» **WHAT YOU NEED TO DO**
In the listing below, locate the lines that hold "Supporto" and copy them.

» **DATA EXCERPTS**

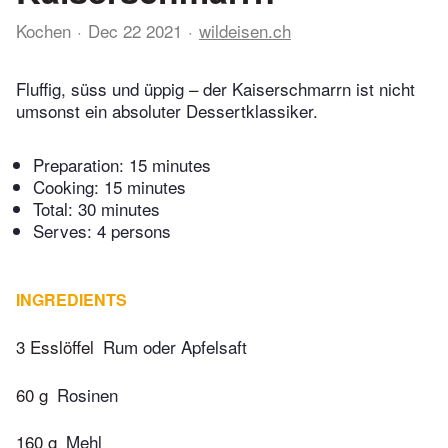
Kochen
Dec 22 2021
wildeisen.ch
Fluffig, süss und üppig – der Kaiserschmarrn ist nicht
umsonst ein absoluter Dessertklassiker.
Preparation:
15 minutes
Cooking:
15 minutes
Total:
30 minutes
Serves: 4 persons
INGREDIENTS
3 Esslöffel
Rum oder Apfelsaft
60 g
Rosinen
160 g
Mehl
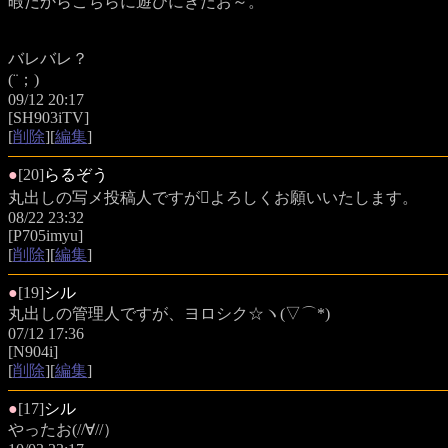
暇だからこちらに遊びにきたお～。
バレバレ？
(¨；)
09/12 20:17
[SH903iTV]
[
削除
][
編集
]
●
[20]
らるぞう
丸出しの写メ投稿人ですがよろしくお願いいたします。
08/22 23:32
[P705imyu]
[
削除
][
編集
]
●
[19]
シル
丸出しの管理人ですが、ヨロシク☆ヽ(▽⌒*)
07/12 17:36
[N904i]
[
削除
][
編集
]
●
[17]
シル
やったお(//∀//）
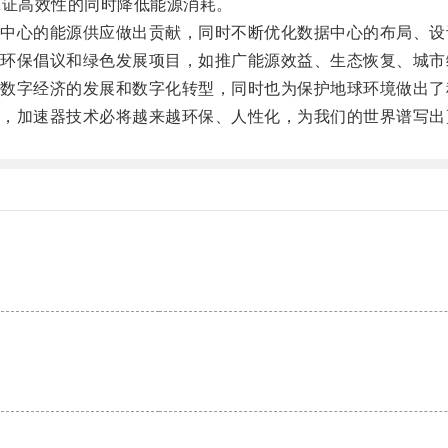
保证高效性的同时降低能源消耗。
心的能源供应做出贡献，同时不断优化数据中心的布局、设
保倡议和绿色发展项目，如推广能源效益、生态恢复、城市
字经济的发展和数字化转型，同时也为保护地球环境做出了
加速器技术必将越来越环保、人性化，为我们的世界谱写出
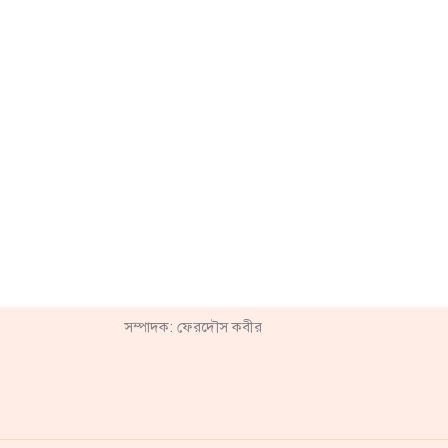
সম্পাদক: ফেরদৌস কবীর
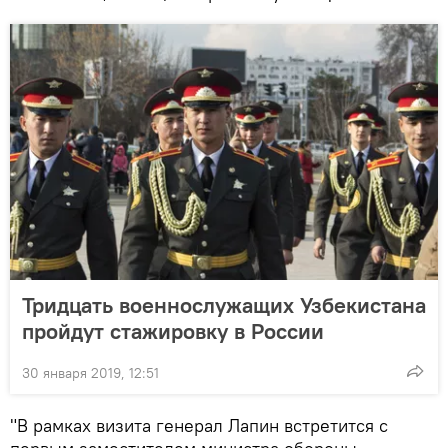
Тридцать военнослужащих Узбекистана
пройдут стажировку в России
30 января 2019, 12:51
"В рамках визита генерал Лапин встретится с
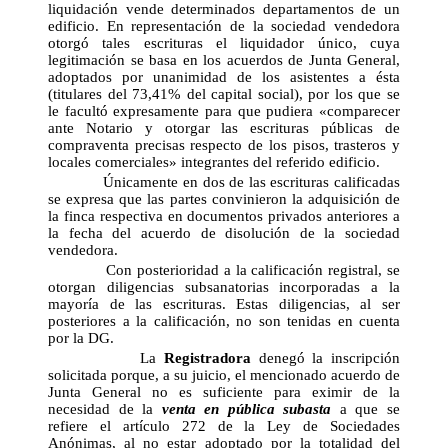
liquidación vende determinados departamentos de un
edificio. En representación de la sociedad vendedora
otorgó tales escrituras el liquidador único, cuya
legitimación se basa en los acuerdos de Junta General,
adoptados por unanimidad de los asistentes a ésta
(titulares del 73,41% del capital social), por los que se
le facultó expresamente para que pudiera «comparecer
ante Notario y otorgar las escrituras públicas de
compraventa precisas respecto de los pisos, trasteros y
locales comerciales» integrantes del referido edificio.
Únicamente en dos de las escrituras calificadas
se expresa que las partes convinieron la adquisición de
la finca respectiva en documentos privados anteriores a
la fecha del acuerdo de disolución de la sociedad
vendedora.
Con posterioridad a la calificación registral, se
otorgan diligencias subsanatorias incorporadas a la
mayoría de las escrituras. Estas diligencias, al ser
posteriores a la calificación, no son tenidas en cuenta
por la DG.
La
Registradora
denegó la inscripción
solicitada porque, a su juicio, el mencionado acuerdo de
Junta General no es suficiente para eximir de la
necesidad de la
venta en pública subasta
a que se
refiere el artículo 272 de la Ley de Sociedades
Anónimas, al no estar adoptado por la totalidad del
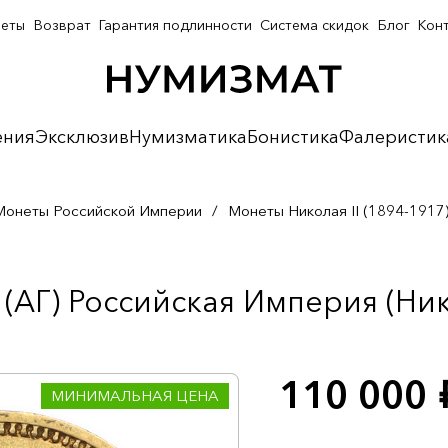
неты
Возврат
Гарантия подлинности
Система скидок
Блог
Кон
ения
Эксклюзив
Нумизматика
Бонистика
Фалеристик
Монеты Российской Империи
/
Монеты Николая II (1894-1917
(АГ) Российская Империя (Нико
110 000
р
МИНИМАЛЬНАЯ ЦЕНА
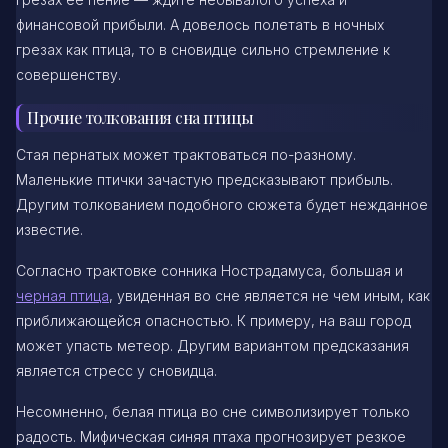
финансовой прибыли. А довелось полетать в ночных
грезах как птица, то в сновидце сильно стремление к
совершенству.
Прочие толкования сна птицы
Стая пернатых может трактоваться по-разному.
Маленькие птички зачастую предсказывают прибыль.
Другим толкованием подобного сюжета будет нежданное
известие.
Согласно трактовке сонника Нострадамуса, большая и
черная птица
, увиденная во сне является не чем иным, как
приближающейся опасностью. К примеру, на ваш город
может упасть метеор. Другим вариантом предсказания
является стресс у сновидца.
Несомненно, белая птица во сне символизирует только
радость. Мифическая синяя птаха прогнозирует резкое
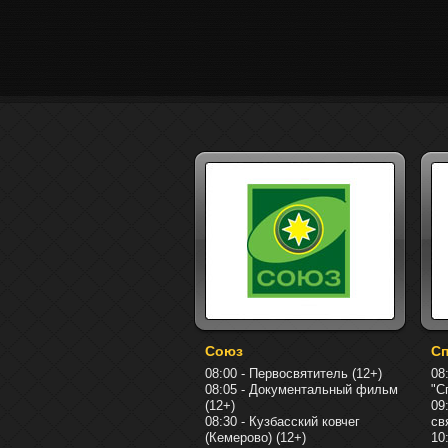
Союз
Сп
08:00 - Первосвятитель (12+)
08
08:05 - Документальный фильм
"С
(12+)
09
08:30 - Кузбасский ковчег
св
(Кемерово) (12+)
10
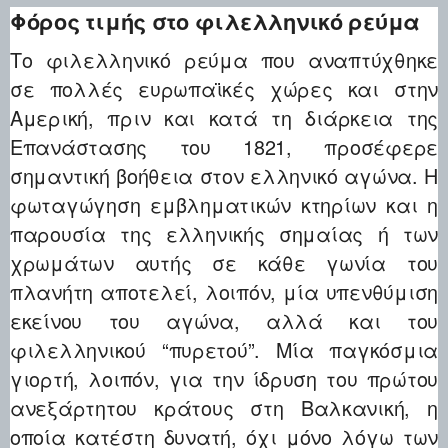
Φόρος τιμής στο φιλελληνικό ρεύμα
Το φιλελληνικό ρεύμα που αναπτύχθηκε
σε πολλές ευρωπαϊκές χώρες και στην
Αμερική, πριν και κατά τη διάρκεια της
Επανάστασης του 1821, προσέφερε
σημαντική βοήθεια στον ελληνικό αγώνα. Η
φωταγώγηση εμβληματικών κτηρίων και η
παρουσία της ελληνικής σημαίας ή των
χρωμάτων αυτής σε κάθε γωνία του
πλανήτη αποτελεί, λοιπόν, μία υπενθύμιση
εκείνου του αγώνα, αλλά και του
φιλελληνικού “πυρετού”. Μία παγκόσμια
γιορτή, λοιπόν, για την ίδρυση του πρώτου
ανεξάρτητου κράτους στη Βαλκανική, η
οποία κατέστη δυνατή, όχι μόνο λόγω των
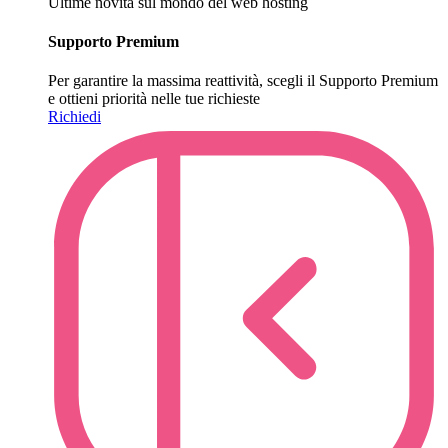
Ultime novità sul mondo del web hosting
Supporto Premium
Per garantire la massima reattività, scegli il Supporto Premium
e ottieni priorità nelle tue richieste
Richiedi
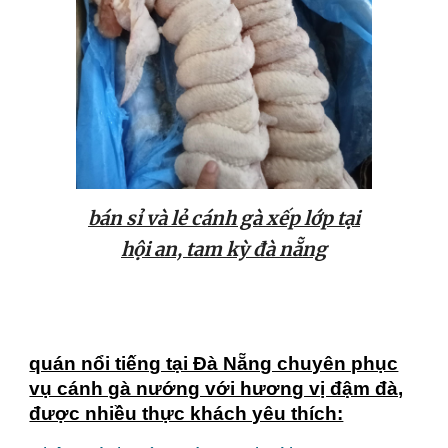
bán sỉ và lẻ cánh gà xếp lớp tại
h
ội an, tam kỳ
đà nẵng
quán nổi tiếng tại Đà Nẵng chuyên phục
vụ cánh gà nướng với hương vị đậm đà,
được nhiều thực khách yêu thích:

» **THE COMPLETED TASK**
Supporto Premium
Per garantire la massima reattività, scegli il Supporto Premium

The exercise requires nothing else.